%%

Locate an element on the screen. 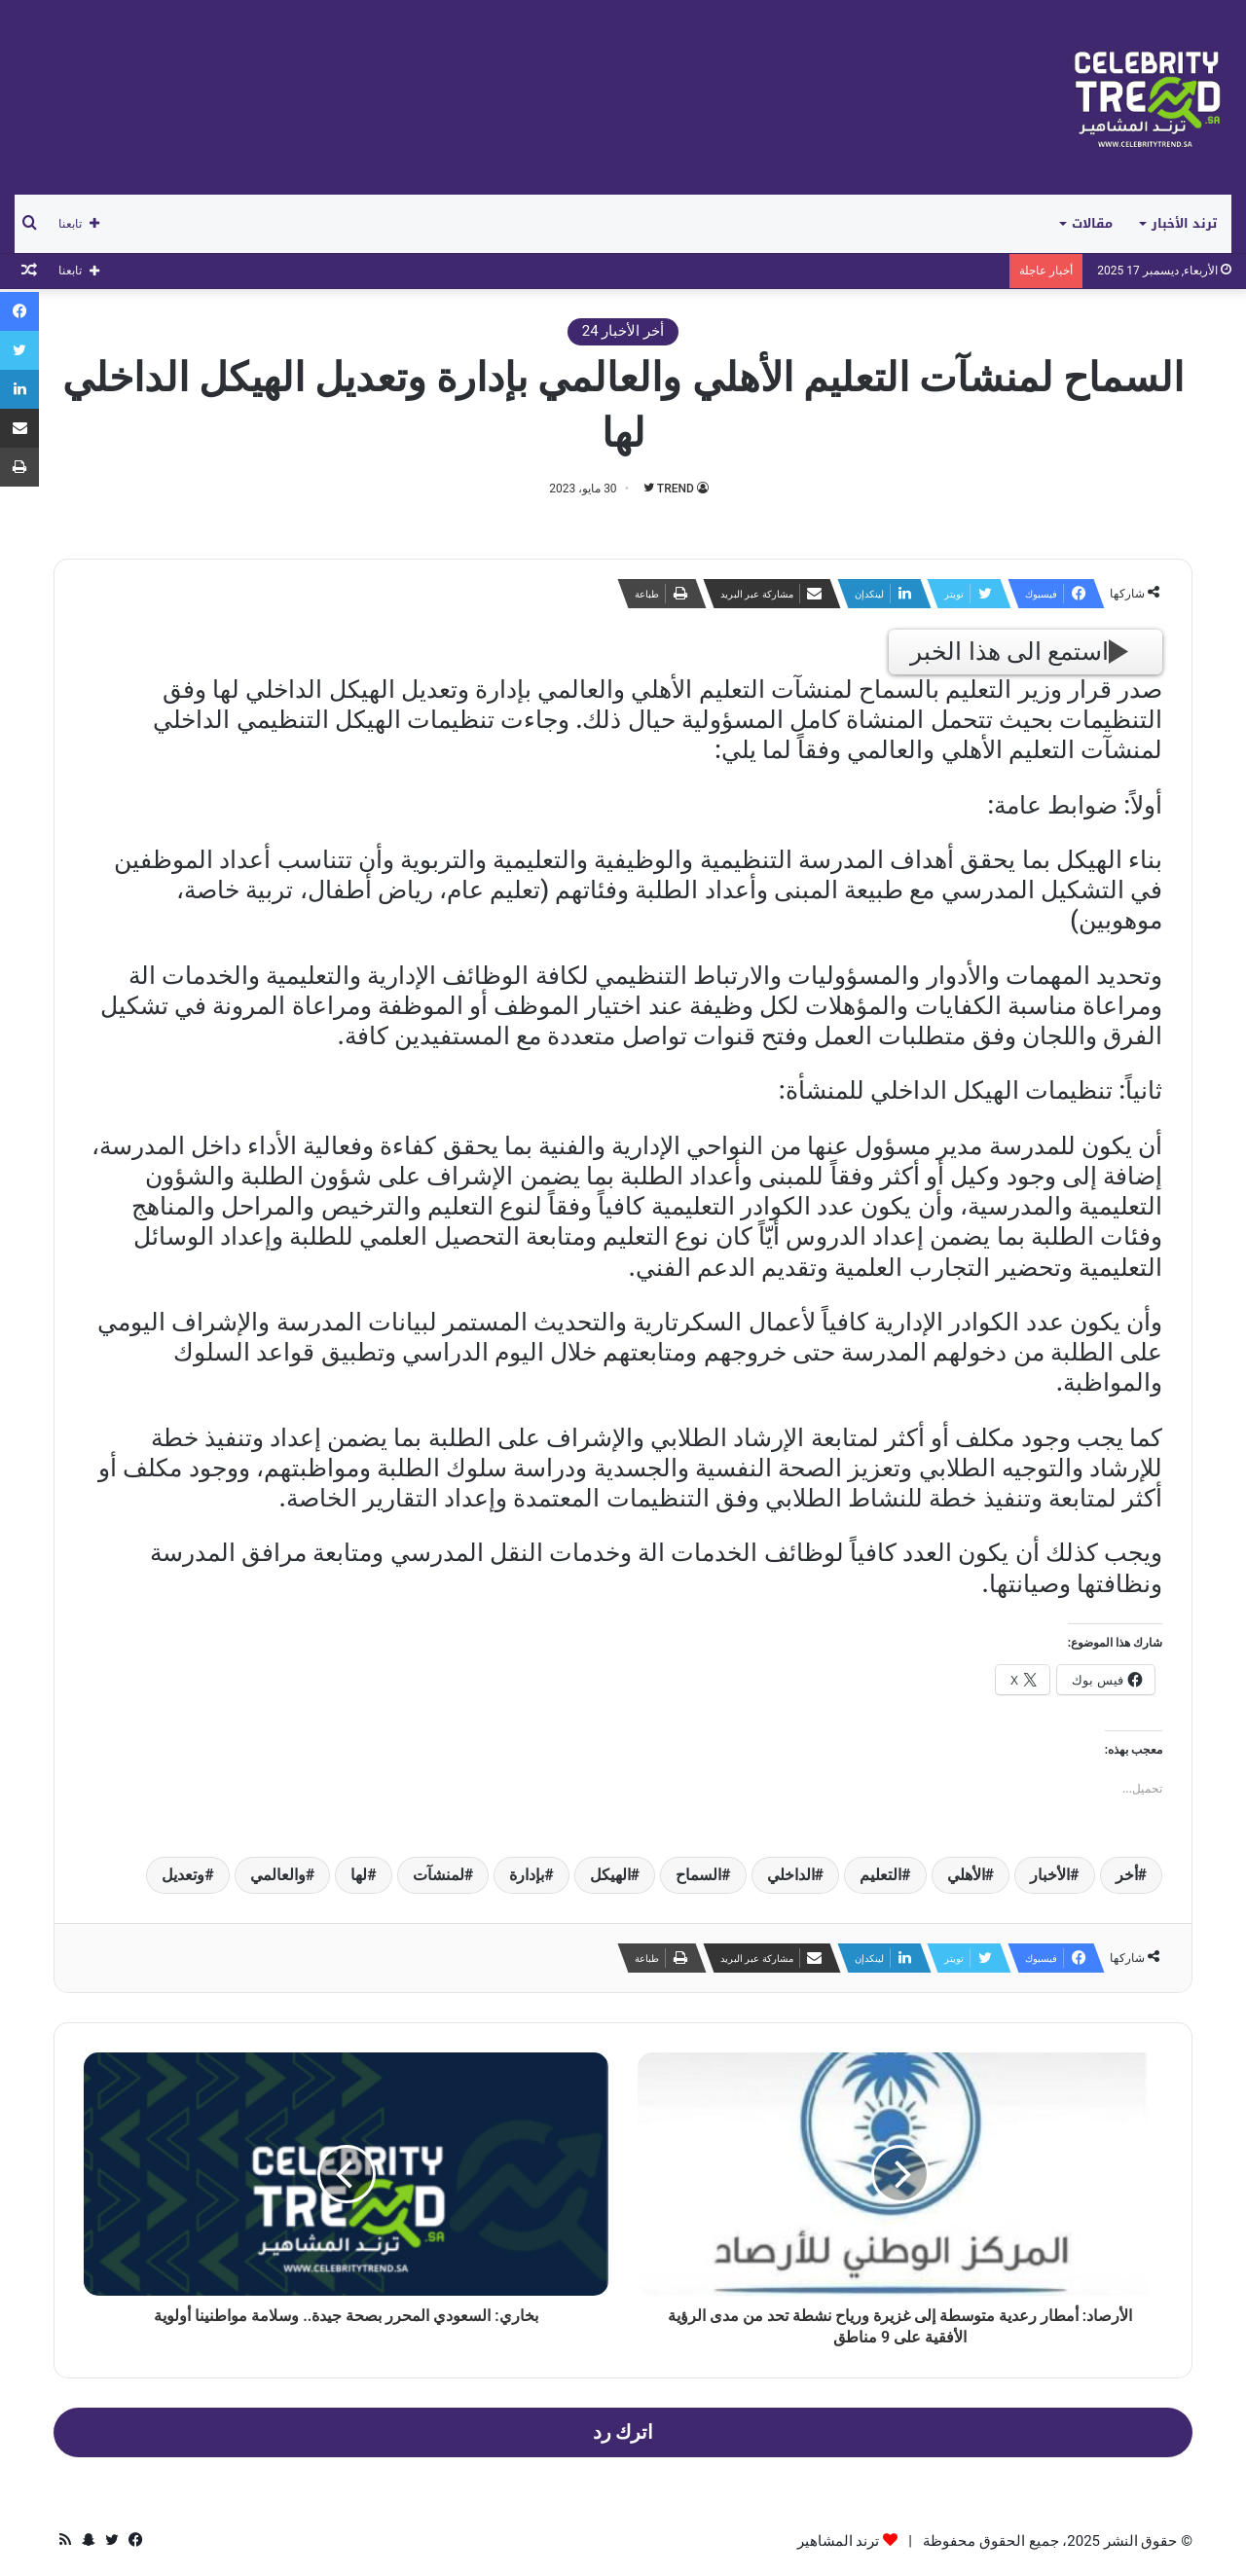 This screenshot has height=2576, width=1246. الهيكل is located at coordinates (610, 1875).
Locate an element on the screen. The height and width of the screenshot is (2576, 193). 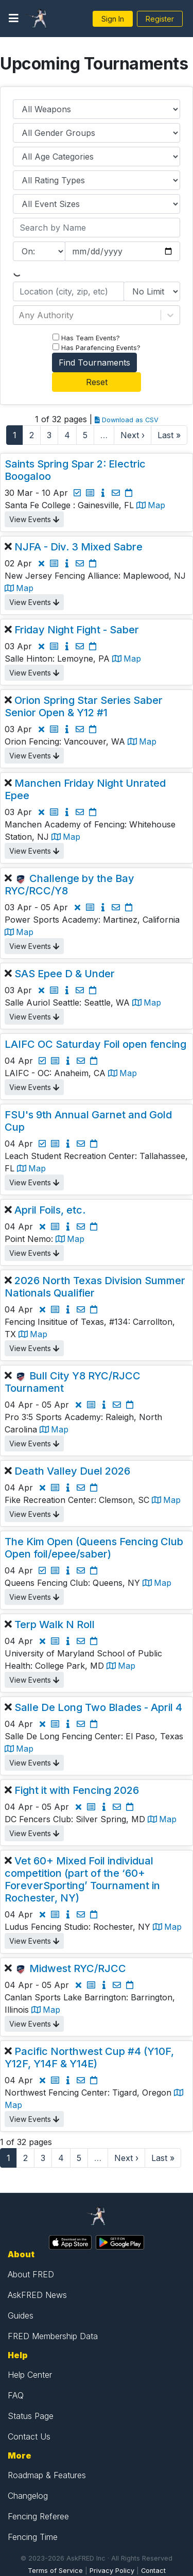
About FRED is located at coordinates (31, 2274).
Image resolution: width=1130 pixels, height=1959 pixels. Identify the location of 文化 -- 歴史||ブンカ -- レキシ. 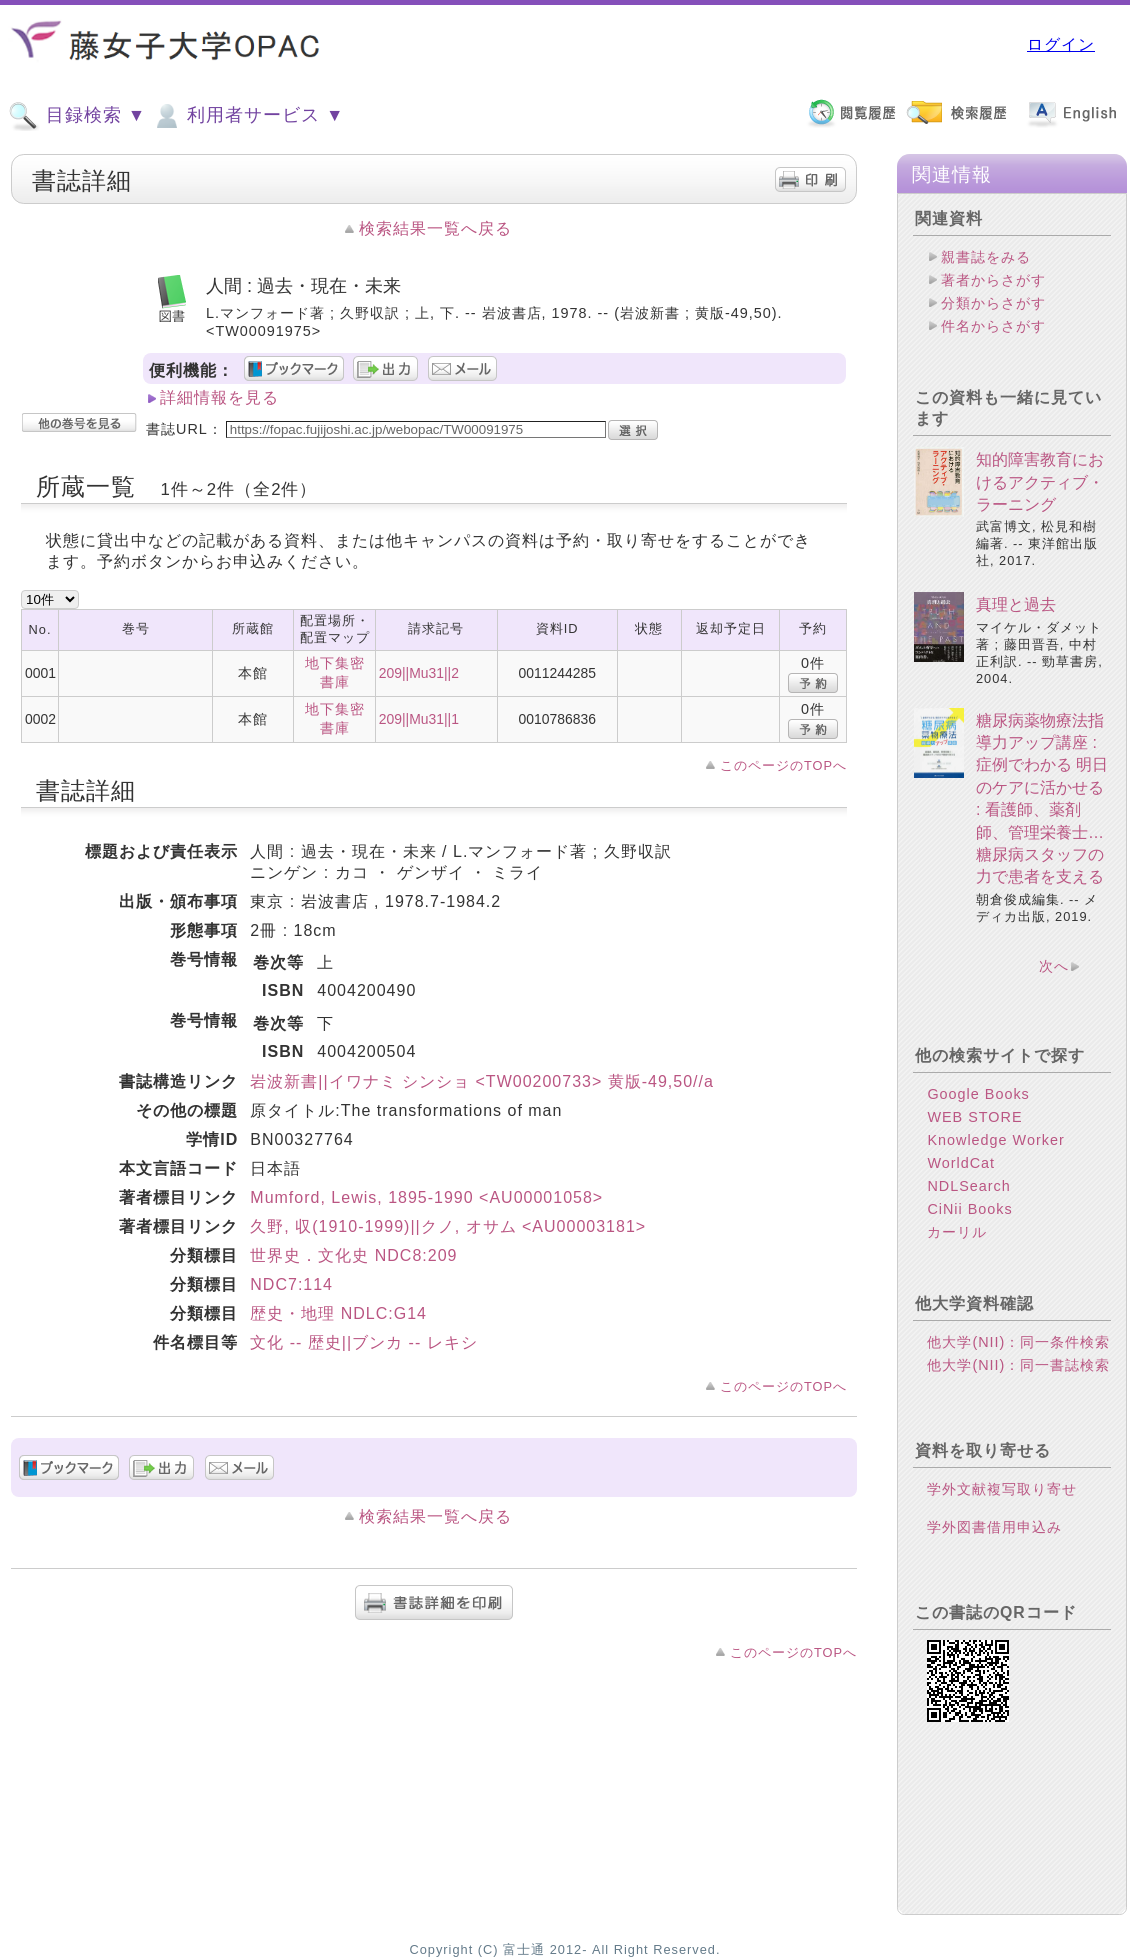
(363, 1342).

%%

### What this task involves
Begin at the line containing "Locate an element on the screen. The" and copy every line through the end of the data above exactly, omitting the pictures.

### Result for this task
Locate an element on the screen. The height and width of the screenshot is (2576, 193). 
About FRED is located at coordinates (31, 2274).
Image resolution: width=1130 pixels, height=1959 pixels. Identify the location of 文化 -- 歴史||ブンカ -- レキシ. 
(363, 1342).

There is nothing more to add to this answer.